Air Quality Update For Western Montana, August 8, 2017

Aug 8, 2017

Missoula City-County Air Quality Specialist Sarah Coefield brings us another of her excellent daily reports:

"Good morning, We're seeing smoke impacts in communities near active fires this morning. While most of Missoula County has generally Moderate air quality this morning, thicker smoke is trapped in the Arlee, Lolo and Seeley Lake valleys.

Seeley Lake continues to see the most significant smoke impacts. Air quality is currently Hazardous in Seeley Lake. When air quality is Hazardous, all people should limit or avoid outdoor exertion and stay indoors when possible. Anyone experiencing symptoms of heart of lung disease associated with smoke exposure should contact their health care provider.

Conditions in Seeley Lake will once again rapidly improve when the inversion breaks and smoke from the Rice Ridge Fire is able to lift off the valley floor. The inversion may not fully break until after 12 p.m., but there should be some general, steady improvement throughout the morning hours.

Air quality is currently Unhealthy in Arlee and Lolo. When air quality is Unhealthy, people with heart or lung disease, smokers, children and the elderly should limit heavy or prolonged exertion and limit time spent outdoors. People with asthma should follow their asthma management plan. People experiencing symptoms of heart or lung disease associated with smoke exposure should contact their health care provider.

The Liberty Fire has been slowing down, but it continues to cause morning smoke impacts in Arlee. Conditions in the Arlee area should improve as temperatures warm up and the smoke is able to lift off the ground. The easterly surface and transport winds, coupled with some active fire behavior on the Liberty and Rice Ridge fires, mean folks in the Arlee area may see some additional smoke headed their way this afternoon.

Smoke from the Lolo Peak and Little Hogback fires are impacting Lolo's air quality this morning. These fires were both actively burning overnight, and the smoke became trapped in drainages that empty into the Lolo area. Lolo should see improved air quality by this afternoon when the inversion breaks. Lolo should also benefit from some northerly winds later today that will help push smoke out of the valley.

As for the rest of us, we're primarily looking at visibility impacts this morning. Some atmospheric mixing should kick in by 2 p.m. (which is good and bad - good, because local smoke will lift up and leave us alone for a bit, and bad because all that Canadian haze that's currently far overhead may be pulled down to our breathing space.) While there is a fair amount of smoke overhead, I don't expect conditions in Missoula or Frenchtown to deteriorate beyond some additional haze this afternoon.

It should be noted that the unstable atmosphere may lead to increased fire activity this afternoon, which means more smoke in the pipeline. We're still seeing easterly and northeasterly surface and transport winds in the forecast, so our locally generated plumes and corresponding smoke impacts are likely to follow similar patterns to what we've been seeing for the past several days - smoke from the Sunrise and Lolo Peak fires will likely head off toward Idaho, but smoke from the Liberty and Little Hogback fires may cause impacts in Arlee and Lolo. The Rice Ridge smoke has generally been lingering over the Bob Marshall Wilderness during the day. Today's breezes are a bit more northerly than what we've been seeing though, so it's possible some of the Rice Ridge smoke will impact Seeley Lake in the late afternoon and early evening.

There is a slight chance of isolated dry and wet thunderstorms in the region this evening. That could lead to gusty winds over fires and potential new starts from lightning strikes. This type of more active weather pattern will stay with us for at least the next several days, so there may be additional smoke impacts in our future.
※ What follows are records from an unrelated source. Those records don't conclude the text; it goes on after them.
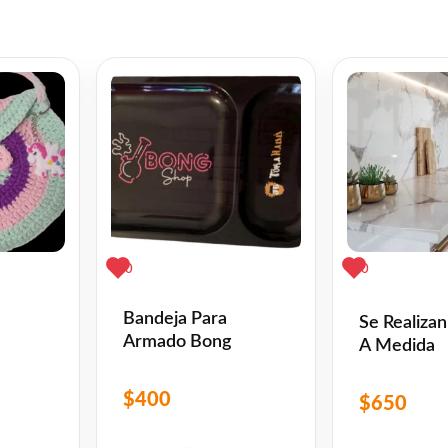
0
0
Bandeja Para
Se Realiza
Armado Bong
A Medida
$
400
$
650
Also, as a heads up, Washington has started to see some more fire activity. The Diamond Creek fire has been growing pretty rapidly. I don't expect to see significant smoke impacts from Washington fires quite yet, but they are also seeing thunderstorm threats in the afternoons, and have similarly dry conditions. We may yet see Washington give Canada a run for its money vis-a-vis tormenting western Montana with long distance smoke.